I’m new to TVM and try to use TVM-DarkNet to detect videos.
With the help of tutorials, I successfully get tuned yolov3-tiny models. module.module.time_evaluator
inference time is 1.26 ms on P40 and 0.81 ms on V100.
the codes is here https://github.com/irvingzhang0512/tvm_tests/blob/master/darknet_tune.py.
Then I try to detect videos with the tuned models and cal fps.
Codes can found here https://github.com/irvingzhang0512/tvm_tests/blob/master/darknet_evaluate.py
The above codes are tested on two server.
- Server 1(P40): 50fps, inference time is about 20 ms (image preprocessing 6-7ms + tvm m.set_input 2-3ms + tvm m.run/m.get_output 2.5ms + tvm api nms 0.2ms + cv2 read video frame 8-9ms)

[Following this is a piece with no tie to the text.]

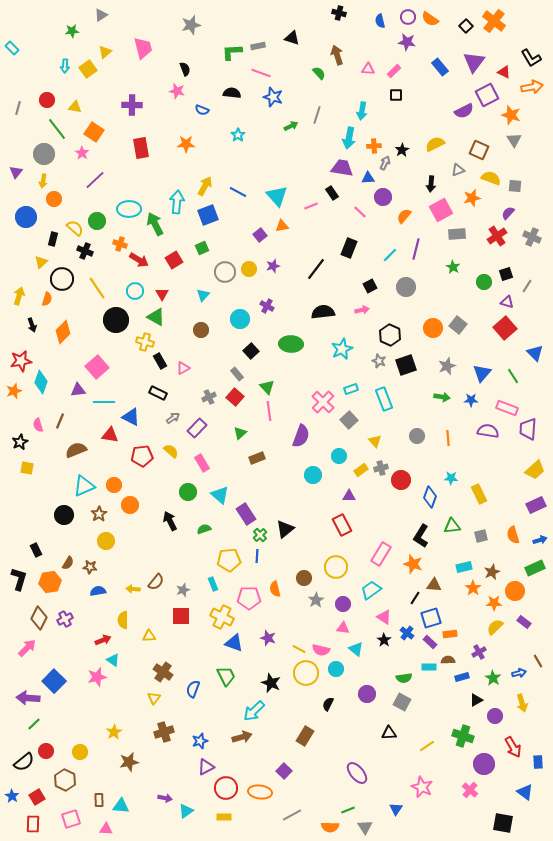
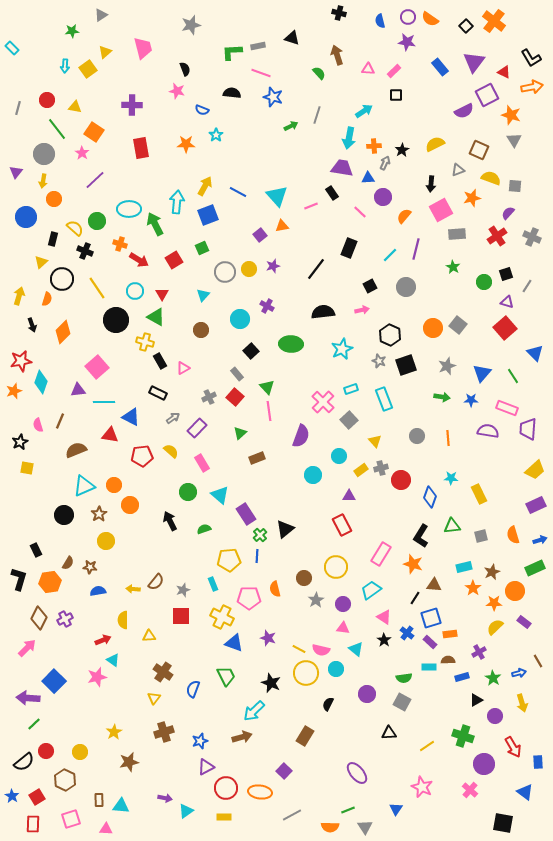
cyan arrow at (362, 111): moved 2 px right; rotated 132 degrees counterclockwise
cyan star at (238, 135): moved 22 px left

- Server 2(V100): 22fps, inference time is about 43 ms (image preprocessing 32-33ms + tvm m.set_input 2-3ms + tvm m.run/m.get_output 1-2ms + tvm api nms 0.2ms + cv2 read video frame 5-6ms)
Obviously, image preprocessing(cv2.resize, np ops) & cv2 read video frame(cv2.read()) cost too much time. So I try to evaluate cv2 only. (codes can be found here https://github.com/irvingzhang0512/tvm_tests/blob/master/cv2_only_evaluate.py)
- Server 1, image preprocessing costs about 3ms, read video frame cost about 2ms.
- Server 2, image preprocessing costs about 3ms, read video frame cost about 2-3ms.
Finally I find that, if relay.build_module.build is commented, image preprocessing and read video frame cost less time.(Codes can be found here https://github.com/irvingzhang0512/tvm_tests/blob/master/darknet_comment_test.py)
- Server 1, image preprocessing 6-7ms/ read video frame 6-7ms (before commented) to image preprocessing 3-4 ms / read video frame 2 ms (after commented)
- Server 2, image preprocessing 32ms/ read video frame 5-6ms (before commented) to image preprocessing 2-3ms/ read video frame 2-3ms (after commented)
My questions are:
- Why cv2.resize & cv2.read cost much more time after relay.build_module? What should I do?
- TVM m.set_input cost about 2ms, bigger than
module.module.time_evaluator
inference time, is it normal? - Is there any better solutions to detect videos with TVM Python API?(except run
m.set_input
for every frame)